◆ **Problem statement**
Restate, exactly as written, the entries below from the line that holds "Cold Steel Medium Luzon" through the line that holds "takich jak folia". Pictures are not part of the copy.

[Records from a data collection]
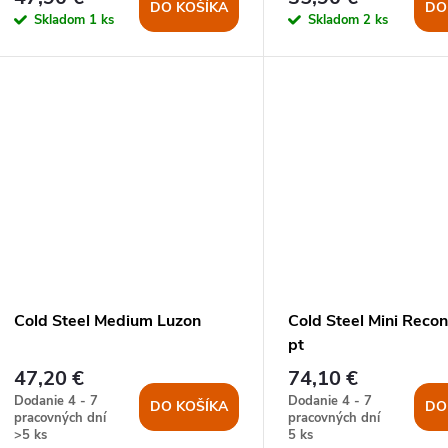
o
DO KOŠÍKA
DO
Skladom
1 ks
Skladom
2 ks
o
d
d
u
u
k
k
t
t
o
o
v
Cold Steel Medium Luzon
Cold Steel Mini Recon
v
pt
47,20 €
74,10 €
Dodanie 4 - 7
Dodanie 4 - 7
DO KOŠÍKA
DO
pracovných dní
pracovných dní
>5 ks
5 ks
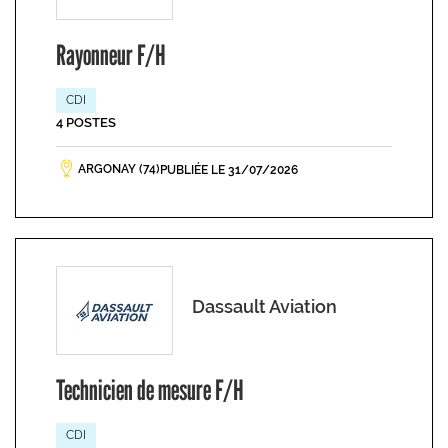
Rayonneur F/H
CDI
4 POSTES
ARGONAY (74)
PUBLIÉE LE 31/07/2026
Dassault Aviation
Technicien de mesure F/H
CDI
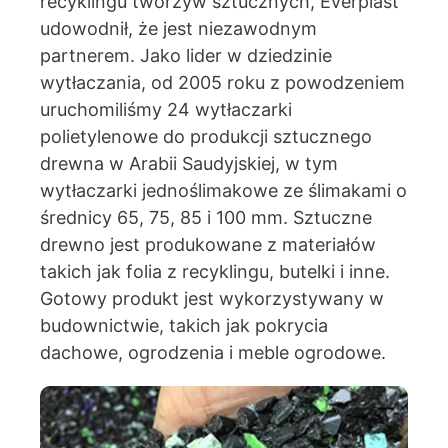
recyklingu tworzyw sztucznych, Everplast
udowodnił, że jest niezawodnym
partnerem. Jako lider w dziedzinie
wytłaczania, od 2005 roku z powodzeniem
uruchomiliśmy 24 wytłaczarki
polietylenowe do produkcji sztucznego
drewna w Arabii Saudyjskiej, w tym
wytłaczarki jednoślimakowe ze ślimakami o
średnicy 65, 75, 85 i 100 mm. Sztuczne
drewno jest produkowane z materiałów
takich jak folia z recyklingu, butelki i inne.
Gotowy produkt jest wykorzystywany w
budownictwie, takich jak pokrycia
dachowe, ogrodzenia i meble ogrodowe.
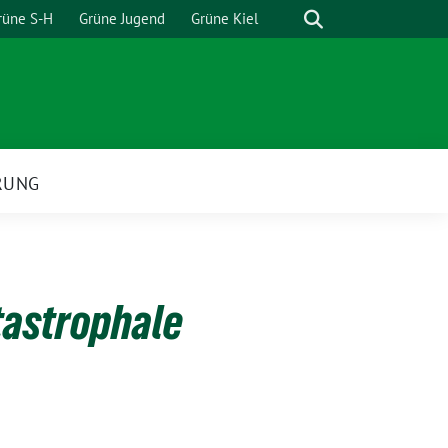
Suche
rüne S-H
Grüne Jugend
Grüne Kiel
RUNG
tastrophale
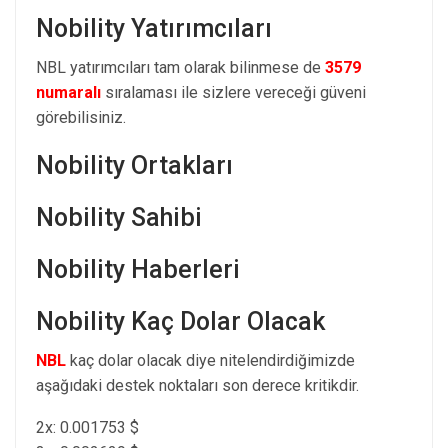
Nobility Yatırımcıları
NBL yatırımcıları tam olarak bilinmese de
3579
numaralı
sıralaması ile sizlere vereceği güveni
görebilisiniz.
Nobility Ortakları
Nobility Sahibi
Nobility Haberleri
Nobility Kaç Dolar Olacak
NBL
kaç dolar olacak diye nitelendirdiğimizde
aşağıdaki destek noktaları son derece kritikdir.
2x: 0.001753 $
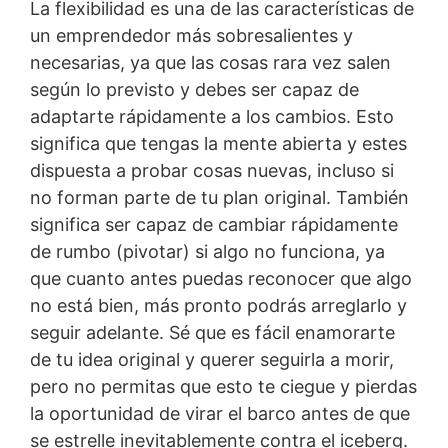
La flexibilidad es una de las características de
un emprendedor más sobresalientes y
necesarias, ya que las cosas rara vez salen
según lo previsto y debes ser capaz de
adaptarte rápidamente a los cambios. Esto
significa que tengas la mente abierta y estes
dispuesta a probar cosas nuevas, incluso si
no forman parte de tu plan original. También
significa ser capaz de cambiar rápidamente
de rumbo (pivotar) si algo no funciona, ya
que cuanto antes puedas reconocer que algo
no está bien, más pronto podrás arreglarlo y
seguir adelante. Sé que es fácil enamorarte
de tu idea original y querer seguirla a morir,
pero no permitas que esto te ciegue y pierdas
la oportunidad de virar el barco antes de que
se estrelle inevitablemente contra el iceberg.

...

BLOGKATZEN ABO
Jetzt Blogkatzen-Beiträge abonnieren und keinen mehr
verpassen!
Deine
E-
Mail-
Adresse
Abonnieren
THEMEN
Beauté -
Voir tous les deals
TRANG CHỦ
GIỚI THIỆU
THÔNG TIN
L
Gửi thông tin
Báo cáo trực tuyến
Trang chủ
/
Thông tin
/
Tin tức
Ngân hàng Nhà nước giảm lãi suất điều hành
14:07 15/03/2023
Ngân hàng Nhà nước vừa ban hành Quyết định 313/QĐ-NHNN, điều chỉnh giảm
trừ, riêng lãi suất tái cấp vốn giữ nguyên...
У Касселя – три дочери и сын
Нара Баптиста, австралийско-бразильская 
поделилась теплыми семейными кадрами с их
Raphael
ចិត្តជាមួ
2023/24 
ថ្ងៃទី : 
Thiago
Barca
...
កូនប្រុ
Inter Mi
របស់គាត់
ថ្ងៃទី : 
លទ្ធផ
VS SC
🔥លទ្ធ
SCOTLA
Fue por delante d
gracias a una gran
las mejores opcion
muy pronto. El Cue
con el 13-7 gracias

...

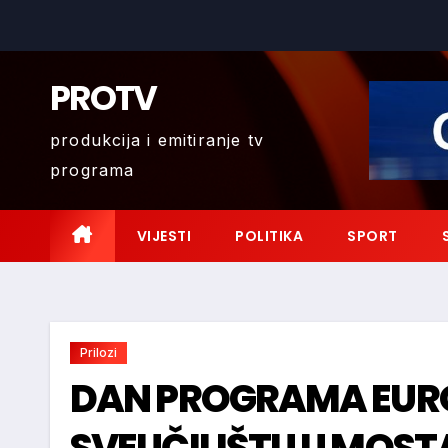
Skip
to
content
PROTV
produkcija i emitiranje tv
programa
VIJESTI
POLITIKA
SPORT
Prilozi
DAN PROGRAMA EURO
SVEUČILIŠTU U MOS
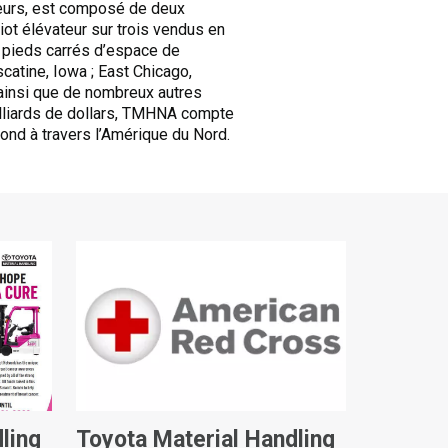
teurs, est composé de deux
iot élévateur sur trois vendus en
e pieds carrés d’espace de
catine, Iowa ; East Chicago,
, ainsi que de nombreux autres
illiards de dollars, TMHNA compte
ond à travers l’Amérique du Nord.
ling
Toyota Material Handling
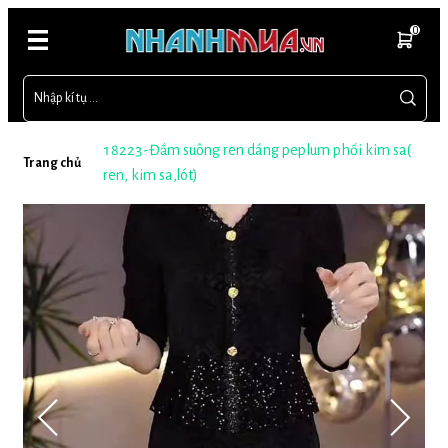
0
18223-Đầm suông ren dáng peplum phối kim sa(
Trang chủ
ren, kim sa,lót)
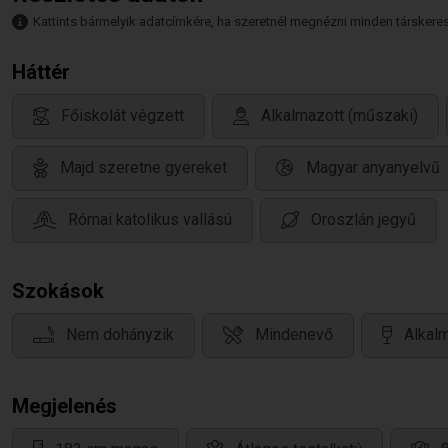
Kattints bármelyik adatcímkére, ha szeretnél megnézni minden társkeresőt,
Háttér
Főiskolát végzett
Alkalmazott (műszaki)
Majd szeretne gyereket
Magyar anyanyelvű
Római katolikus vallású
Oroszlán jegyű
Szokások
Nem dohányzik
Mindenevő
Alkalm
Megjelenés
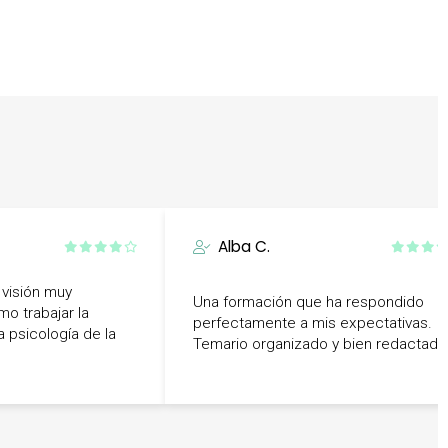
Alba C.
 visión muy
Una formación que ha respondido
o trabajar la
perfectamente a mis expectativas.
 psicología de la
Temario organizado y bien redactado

◆ **Exercise answer**
Cold Steel Medium Luzon
Cold Steel Mini Recon
v
pt
47,20 €
74,10 €
Dodanie 4 - 7
Dodanie 4 - 7
DO KOŠÍKA
DO
pracovných dní
pracovných dní
>5 ks
5 ks
Rayonneur F/H
CDI
4 POSTES
ARGONAY (74)
PUBLIÉE LE 31/07/2026
Dassault Aviation
Technicien de mesure F/H
CDI
recyklingu tworzyw sztucznych, Everplast
udowodnił, że jest niezawodnym
partnerem. Jako lider w dziedzinie
wytłaczania, od 2005 roku z powodzeniem
uruchomiliśmy 24 wytłaczarki
polietylenowe do produkcji sztucznego
drewna w Arabii Saudyjskiej, w tym
wytłaczarki jednoślimakowe ze ślimakami o
średnicy 65, 75, 85 i 100 mm. Sztuczne
drewno jest produkowane z materiałów
takich jak folia z recyklingu, butelki i inne.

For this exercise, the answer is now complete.